The goal is a clean copy of all the data below, with pictures dropped and everything else retyped exactly.

- - -

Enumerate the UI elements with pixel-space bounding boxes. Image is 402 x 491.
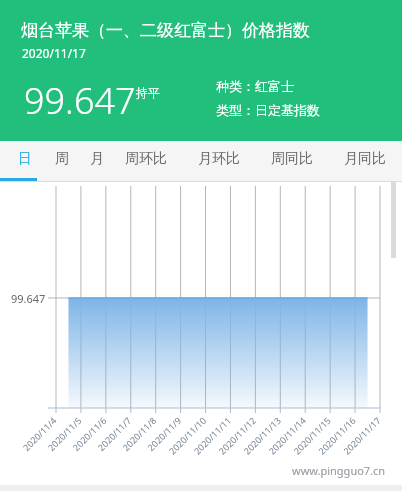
staticText: 月同比: [344, 150, 386, 168]
staticText: 周环比: [125, 150, 167, 168]
staticText: 日: [18, 150, 32, 168]
staticText: 月环比: [198, 150, 240, 168]
staticText: 类型：日定基指数: [216, 102, 320, 118]
button[interactable]: 月环比: [194, 141, 244, 182]
staticText: 周: [55, 150, 69, 168]
staticText: 99.647: [24, 76, 136, 125]
button[interactable]: 月: [85, 141, 108, 182]
button[interactable]: 周: [50, 141, 73, 182]
button[interactable]: 月同比: [340, 141, 390, 182]
staticText: 持平: [136, 85, 160, 100]
staticText: 种类：红富士: [216, 78, 294, 94]
staticText: 2020/11/17: [22, 45, 86, 61]
button[interactable]: 周同比: [267, 141, 317, 182]
staticText: 周同比: [271, 150, 313, 168]
staticText: 烟台苹果（一、二级红富士）价格指数: [21, 20, 310, 41]
staticText: 月: [90, 150, 104, 168]
button[interactable]: 周环比: [121, 141, 171, 182]
button[interactable]: 日: [13, 141, 36, 182]
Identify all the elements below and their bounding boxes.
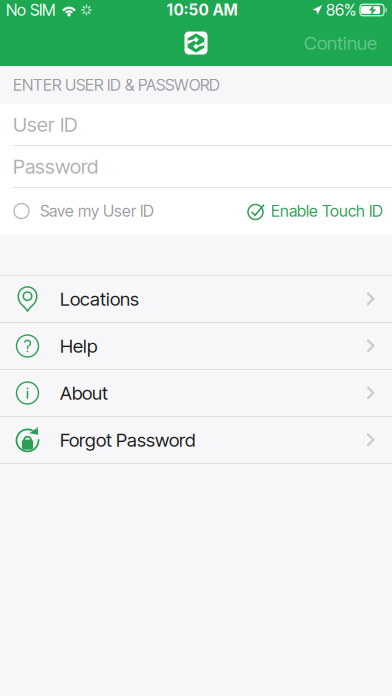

- - -

Worked solution:
Enumerate the UI elements with pixel-space bounding boxes. Image is 402 x 491.
staticText: 月同比: [344, 150, 386, 168]
staticText: 周环比: [125, 150, 167, 168]
staticText: 日: [18, 150, 32, 168]
staticText: 月环比: [198, 150, 240, 168]
staticText: 类型：日定基指数: [216, 102, 320, 118]
button[interactable]: 月环比: [194, 141, 244, 182]
staticText: 周: [55, 150, 69, 168]
staticText: 99.647: [24, 76, 136, 125]
button[interactable]: 月: [85, 141, 108, 182]
button[interactable]: 周: [50, 141, 73, 182]
button[interactable]: 月同比: [340, 141, 390, 182]
staticText: 持平: [136, 85, 160, 100]
staticText: 种类：红富士: [216, 78, 294, 94]
staticText: 2020/11/17: [22, 45, 86, 61]
button[interactable]: 周同比: [267, 141, 317, 182]
staticText: 周同比: [271, 150, 313, 168]
staticText: 烟台苹果（一、二级红富士）价格指数: [21, 20, 310, 41]
staticText: 月: [90, 150, 104, 168]
button[interactable]: 周环比: [121, 141, 171, 182]
button[interactable]: 日: [13, 141, 36, 182]
Identify all the elements below and their bounding boxes.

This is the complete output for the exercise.